Acara yang dibuka Pjs Bupati Sigi Sisliandy itu, merupakan kegiatan sebagai bagian dari upaya kerja bersama antara pemerintah dan organisasi non-pemerintah, untuk memberikan pemahaman dan pelatihan kepada masyarakat, bagaimana melakukan adaptasi kehidupan dengan kondisi alam yang rawan bencana, sehingga dapat mengurangi resiko dan dampak bencana yang ditimbulkan.

Program tersebut rencananya akan lakukan hingga tahun 2023, di empat desa sasaran yaitu, Desa Bulubete, Desa Simoro, Desa Pakuli Utara dan Desa Rogo.
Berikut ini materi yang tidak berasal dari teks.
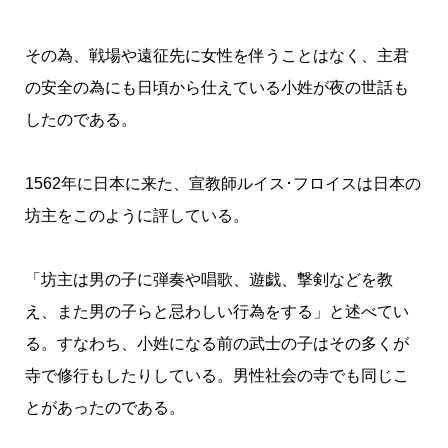
その為、戦場や遠征先に女性を伴うことはなく、主君
の安全の為にも日頃から仕えている小姓が夜の世話も
したのである。
1562年に日本に来た、宣教師ルイス･フロイスは日本の
坊主をこのように評している。
「坊主は男の子に弾奏や唱歌、遊戯、撃剣などを教
え、また男の子らと忌わしい行為をする」と述べてい
る。すなわち、小姓になる前の武士の子はその多くが
寺で修行もしたりしている。男性社会の寺でも同じこ
とがあったのである。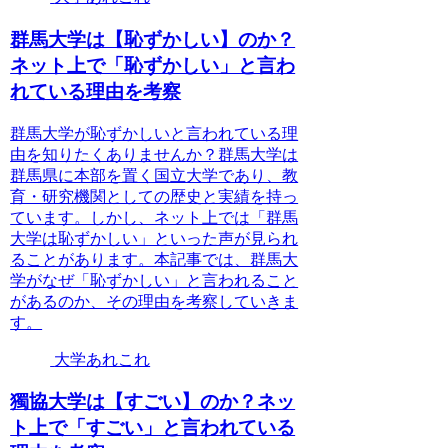
群馬大学は【恥ずかしい】のか？
ネット上で「恥ずかしい」と言わ
れている理由を考察
群馬大学が恥ずかしいと言われている理
由を知りたくありませんか？群馬大学は
群馬県に本部を置く国立大学であり、教
育・研究機関としての歴史と実績を持っ
ています。しかし、ネット上では「群馬
大学は恥ずかしい」といった声が見られ
ることがあります。本記事では、群馬大
学がなぜ「恥ずかしい」と言われること
があるのか、その理由を考察していきま
す。
大学あれこれ
獨協大学は【すごい】のか？ネッ
ト上で「すごい」と言われている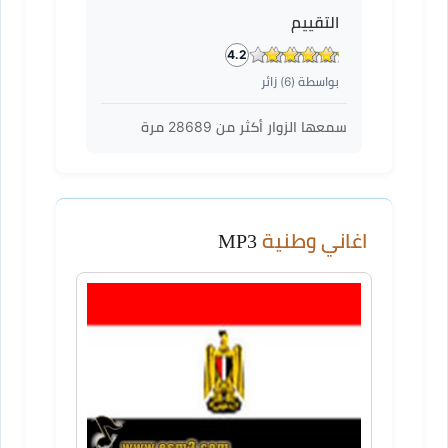
التقييم
4.2
بواسطة (
6
) زائر
سمعها الزوار أكثر من
28689
مرة
اغاني وطنية
MP3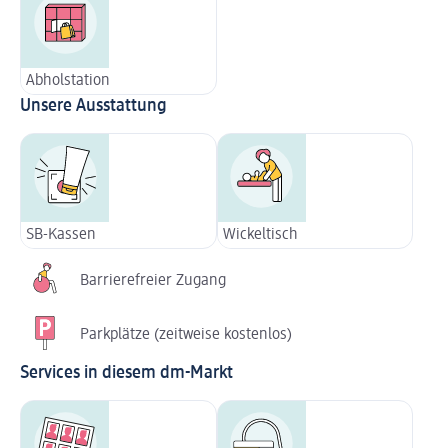
Abholstation
Unsere Ausstattung
SB-Kassen
Wickeltisch
Barrierefreier Zugang
Parkplätze (zeitweise kostenlos)
Services in diesem dm-Markt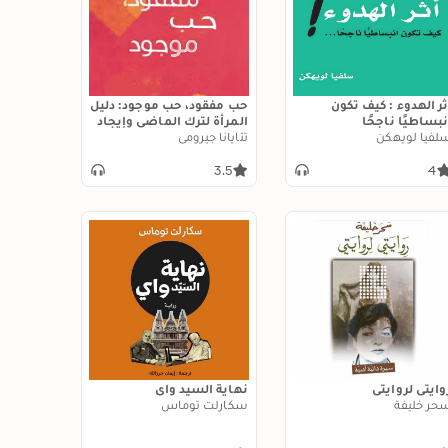
ثر الهدوء : كيف تكون
حب مفقود، حب موجود: دليل
نبساطيًا ناجحًا
المرأة لترك الماضي وإيجاد
لفيا لويهكن
حب جديد
تتايانا جيرومي
3.5
4
وايتي لروايتي
نهاية السيد واي
حر خليفة
سكارلت توماس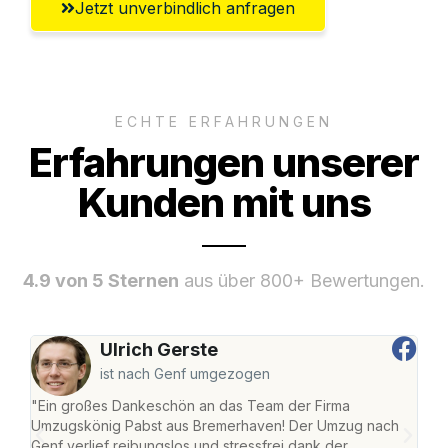
Jetzt unverbindlich anfragen
ECHTE ERFAHRUNGEN
Erfahrungen unserer
Kunden mit uns
4.9 von 5 Sternen
aus über 800+ Bewertungen.
Ulrich Gerste
ist nach Genf umgezogen
"Ein großes Dankeschön an das Team der Firma
"Di
Umzugskönig Pabst aus Bremerhaven! Der Umzug nach
war
Genf verlief reibungslos und stressfrei dank der
Das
Program Manager CWSnHarun Tambing, dalam sambutannya bahwa, dalam pelaksanaannya nanti pihak pelaksana berkomitmen untuk tetap menerapkan protokol kesehatan mengingat kondisi pandemi saat ini.

Sementara itu, Pjs.Bupati Sigi menyampaikan bahwa, kondisi alam di Kabupaten Sigi sangat rawan terhadap bencana alam. Oleh karena itu pelaksanaan program DREAM-2 ini, akan sangat membantu peran pemerintah dalam memberikan edukasi mitigasi dan pengurangan resiko bencana kepada masyarakat.

“Kepada pemerintah kecamatan, desa serta Forum Pengurangan Resiko Bencana baik di tingkat kabupaten maupun desa, yang akan menjadi mitra dalam melaksanakan program tersebut, agar dapat membangun kerja sama yang baik dengan pihak pelaksana,” harapnya.

Kegiatan tersebut diikuti anggota Forum Pengurangan Resiko Bencana Kabupaten Sigi, tingkat kabupaten dan desa, serta Kepala Desa yang akan menjadi lokasi pelaksanaan program DREAM-2.